*WORK REQUIRED:* Every record below is to be restated word for word, and no picture is to be copied.

###

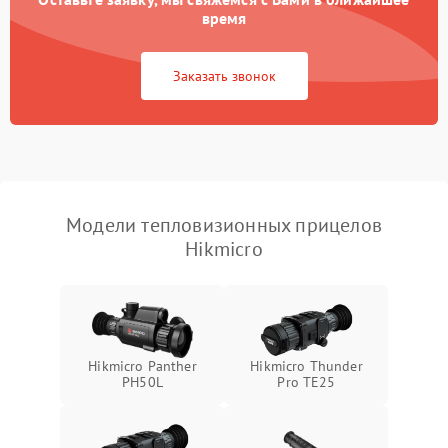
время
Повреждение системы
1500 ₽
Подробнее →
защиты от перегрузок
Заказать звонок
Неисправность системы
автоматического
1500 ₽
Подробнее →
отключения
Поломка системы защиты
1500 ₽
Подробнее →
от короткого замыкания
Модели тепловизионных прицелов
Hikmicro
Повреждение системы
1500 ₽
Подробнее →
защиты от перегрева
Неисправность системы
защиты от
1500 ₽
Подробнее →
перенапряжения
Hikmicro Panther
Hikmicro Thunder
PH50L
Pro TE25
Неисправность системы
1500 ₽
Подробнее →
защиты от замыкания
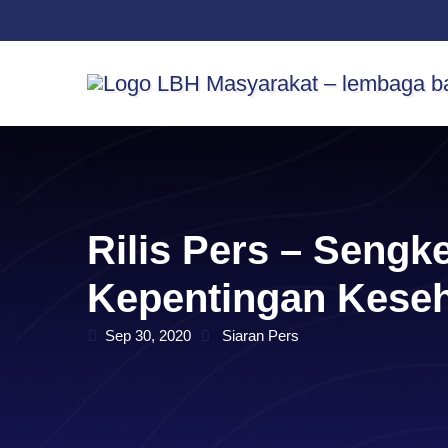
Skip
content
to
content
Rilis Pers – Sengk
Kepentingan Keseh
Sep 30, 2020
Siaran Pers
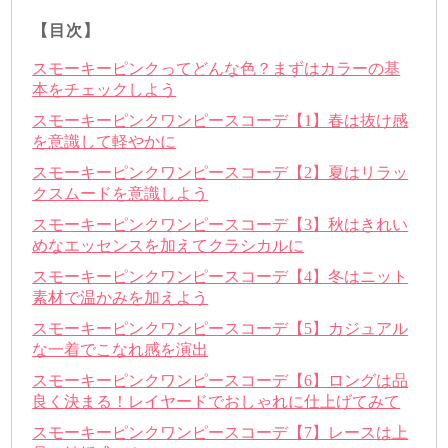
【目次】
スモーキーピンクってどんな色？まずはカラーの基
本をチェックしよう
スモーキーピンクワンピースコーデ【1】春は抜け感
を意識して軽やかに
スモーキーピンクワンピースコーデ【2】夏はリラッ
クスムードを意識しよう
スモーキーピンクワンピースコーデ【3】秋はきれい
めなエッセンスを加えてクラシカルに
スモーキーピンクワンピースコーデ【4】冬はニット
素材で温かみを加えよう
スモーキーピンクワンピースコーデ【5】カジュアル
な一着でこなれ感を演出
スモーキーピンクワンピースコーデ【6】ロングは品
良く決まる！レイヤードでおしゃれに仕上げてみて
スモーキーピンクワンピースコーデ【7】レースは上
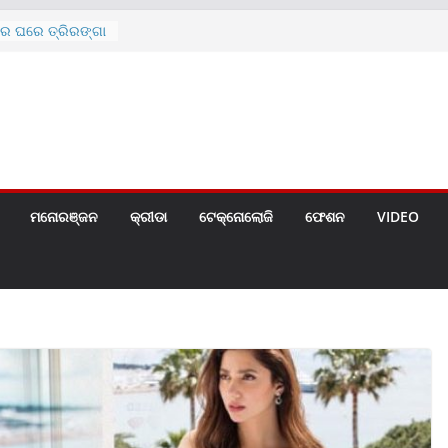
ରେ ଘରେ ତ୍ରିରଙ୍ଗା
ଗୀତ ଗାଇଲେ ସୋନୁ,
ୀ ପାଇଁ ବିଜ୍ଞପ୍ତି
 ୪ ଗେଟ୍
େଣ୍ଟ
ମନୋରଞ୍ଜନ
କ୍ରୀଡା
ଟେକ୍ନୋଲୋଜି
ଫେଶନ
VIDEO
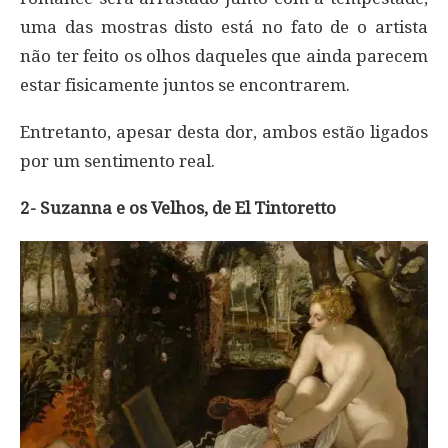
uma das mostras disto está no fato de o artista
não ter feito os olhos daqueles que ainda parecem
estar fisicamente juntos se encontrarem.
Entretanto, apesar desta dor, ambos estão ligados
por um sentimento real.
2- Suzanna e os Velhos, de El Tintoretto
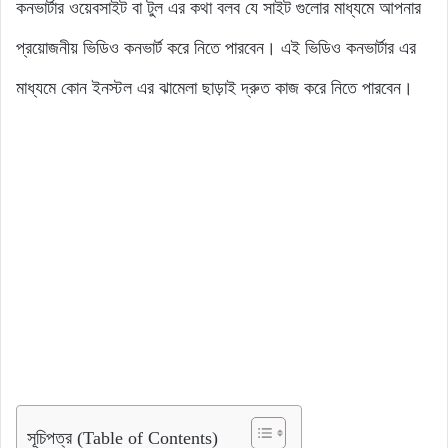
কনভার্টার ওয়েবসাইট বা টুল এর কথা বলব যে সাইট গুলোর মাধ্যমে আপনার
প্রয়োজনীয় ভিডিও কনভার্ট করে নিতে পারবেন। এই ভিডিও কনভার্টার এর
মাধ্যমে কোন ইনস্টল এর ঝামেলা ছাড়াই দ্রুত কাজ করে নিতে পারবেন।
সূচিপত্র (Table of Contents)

###

*WRITTEN SOLUTION:*
время
Повреждение системы
1500 ₽
Подробнее →
защиты от перегрузок
Заказать звонок
Неисправность системы
автоматического
1500 ₽
Подробнее →
отключения
Поломка системы защиты
1500 ₽
Подробнее →
от короткого замыкания
Модели тепловизионных прицелов
Hikmicro
Повреждение системы
1500 ₽
Подробнее →
защиты от перегрева
Неисправность системы
защиты от
1500 ₽
Подробнее →
перенапряжения
Hikmicro Panther
Hikmicro Thunder
PH50L
Pro TE25
Неисправность системы
1500 ₽
Подробнее →
защиты от замыкания
Skip
content
to
content
Rilis Pers – Sengk
Kepentingan Keseh
Sep 30, 2020
Siaran Pers
【目次】
スモーキーピンクってどんな色？まずはカラーの基
本をチェックしよう
スモーキーピンクワンピースコーデ【1】春は抜け感
を意識して軽やかに
スモーキーピンクワンピースコーデ【2】夏はリラッ
クスムードを意識しよう
スモーキーピンクワンピースコーデ【3】秋はきれい
めなエッセンスを加えてクラシカルに
スモーキーピンクワンピースコーデ【4】冬はニット
素材で温かみを加えよう
スモーキーピンクワンピースコーデ【5】カジュアル
な一着でこなれ感を演出
スモーキーピンクワンピースコーデ【6】ロングは品
良く決まる！レイヤードでおしゃれに仕上げてみて
スモーキーピンクワンピースコーデ【7】レースは上
ରେ ଘରେ ତ୍ରିରଙ୍ଗା
ଗୀତ ଗାଇଲେ ସୋନୁ,
ୀ ପାଇଁ ବିଜ୍ଞପ୍ତି
 ୪ ଗେଟ୍
େଣ୍ଟ
ମନୋରଞ୍ଜନ
କ୍ରୀଡା
ଟେକ୍ନୋଲୋଜି
ଫେଶନ
VIDEO
uma das mostras disto está no fato de o artista
não ter feito os olhos daqueles que ainda parecem
estar fisicamente juntos se encontrarem.
Entretanto, apesar desta dor, ambos estão ligados
por um sentimento real.
2- Suzanna e os Velhos, de El Tintoretto
কনভার্টার ওয়েবসাইট বা টুল এর কথা বলব যে সাইট গুলোর মাধ্যমে আপনার
প্রয়োজনীয় ভিডিও কনভার্ট করে নিতে পারবেন। এই ভিডিও কনভার্টার এর
মাধ্যমে কোন ইনস্টল এর ঝামেলা ছাড়াই দ্রুত কাজ করে নিতে পারবেন।
সূচিপত্র (Table of Contents)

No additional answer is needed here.